In November 2016 with the release of TensorFlow 0.12 we can now run TensorFlow on Windows machines without going through Docker or a VirtualBox virtual machine.
Previously, there is no good way for TensorFlow to access a GPU through a Docker container through a virtual machine. But since we can skip Docker and VMs, we can finally harness the power of a GPU on Windows machines running TensorFlow.
However, installation wasn't straight forward, so I documented my steps getting it up and running.
First, be sure to install Python 3.5.x and TensorFlow (the GPU version). I put together a guide here on installing the correct version of Python and TensorFlow on Windows machines.
Then you'll probably see errors when you test out your installation by opening up a command prompt, firing up Python, and importing TensorFlow as shown below:
Mine read as follows:
>>> import tensorflow as tf ... Couldn't open CUDA library cublas64_80.dll ... Unable to load cuBLAS DSO. ... Couldn't open CUDA library cudann64_6.dll ... Unable to load cuDNN DSO. ... Couldn't open CUDA library cufft64_80.dll ... Unable to load cuFFT DSO. ... successfully opened CUDA library nvcuda.dll locally ... Couldn't open CUDA library curand64_80.dll ... Unable to load cuRAND DSO. >>>
which is because I need to install the CUDA Toolkit 8.0 and cuDNN v5.1.
Using a GPU for Tensorflow on Windows
First, be sure that your card supports the right "Compute Compability". You can check that here.
In my case, I have a GTX 670, which is a 4 year old graphics card. Fortunately it has a "Compute Capability" of 3.0, the minimum requirements for TensorFlow.
So now that I know my card is compatible, I downloaded the CUDA 8.0.44 toolkit from Nvidia's website.
In turn, this asked me to install Visual Studio.
Visual Studio can mean a lot of things (at least two different IDEs, build tools, redistributals) and the provided link didn't clarify what exactly I needed to install. I decided to skip it and checked the 'I wish to continue the installation regardless' which looks like it turned out OK.
Afterwards, I got to this screen
Which makes me think Visual Studio 2010, 2012, 2013, or 2015 was the item it wanted me to install. I'm not sure what Nsight is, or whether I need it, but I moved on.
The CUDA 8 toolkit completed its installation successfully.
Now, I still need to install cuDNN but out of curiosity I re-ran the commands to import TensorFlow.
Sure enough, it said I still needed cuDNN, but it was able to find a lot more dependencies than the first time I tried running it (see above). Now it reads:
>>> import tensorflow as tf ... successfully opened CUDA library cublas64_80.dll locally ... Couldn't open CUDA library cudnn64_5.dll ... Unable to load cuDNN DSO ... successfully opened CUDA library cufft64_80.dll locally ... successfully opened CUDA library nvcuda.dll locally ... successfully opened CUDA library curand64_80.dll locally >>>
Installing cuDNN on Windows
Okay, so I have Python, TensorFlow, and Cuda Toolkit 8.0 installed and now the last thing is cuDNN.

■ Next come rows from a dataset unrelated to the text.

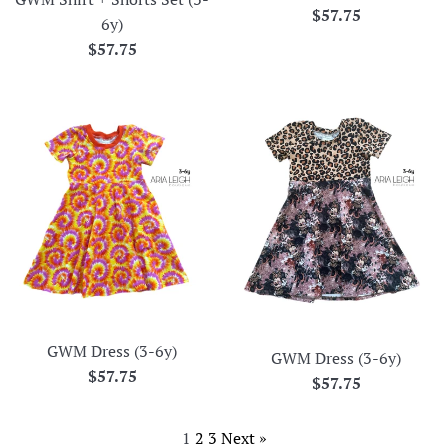
Regular
$57.75
6y)
price
Regular
$57.75
price
GWM Dress (3-6y)
GWM Dress (3-6y)
Regular
$57.75
Regular
$57.75
price
price
1
2
3
Next »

Head over to NVIDIA's cuDNN site. Somewhat annoyingly, the site requires that you register first. Fortunately it only takes about five minutes to do so, but you have to give them an email address.
Then you can select the download - cuDNN v5.1 for Windows.

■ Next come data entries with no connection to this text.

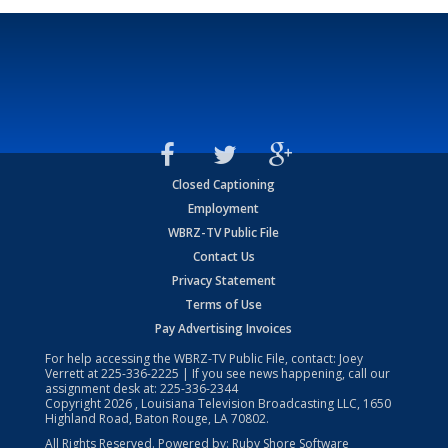
Closed Captioning
Employment
WBRZ-TV Public File
Contact Us
Privacy Statement
Terms of Use
Pay Advertising Invoices
For help accessing the WBRZ-TV Public File, contact: Joey
Verrett at
225-336-2225
| If you see news happening, call our
assignment desk at:
225-336-2344
Copyright
2026
, Louisiana Television Broadcasting LLC, 1650
Highland Road, Baton Rouge, LA 70802.
All Rights Reserved. Powered by:
Ruby Shore Software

This in turn is just a zipped file. Unzipped, it contains three files.
It wasn't super clear on the TensorFlow installation instructions what to do with these, but I just moved the folder over to the root of my
C: drive in a folder called
Then I added this location to my PATH. I do this by right-clicking on my Computer, going to the 'Advanced system settings` page, then environment variables, then path, then edit and include the new location:
As it turns out, I needed to modify my path location. In the picture above I added
But TensorFlow wasn't able to find the
cudnn64_5.dll file hiding in the
bin\ directory. So I specified that in my Path:
Test out your GPU enabled TensorFlow installation on Windows
Open up the command prompt, enter an interactive Python session by typing python, and import TensorFlow.
You'll see that it found all of the CUDA dependencies and cuDNN successfully. When you create a
tf.Session() it should list out some information of the graphics card that's available for use.
Congratulations! You're all ready to start using TensorFlow on Windows with a GPU!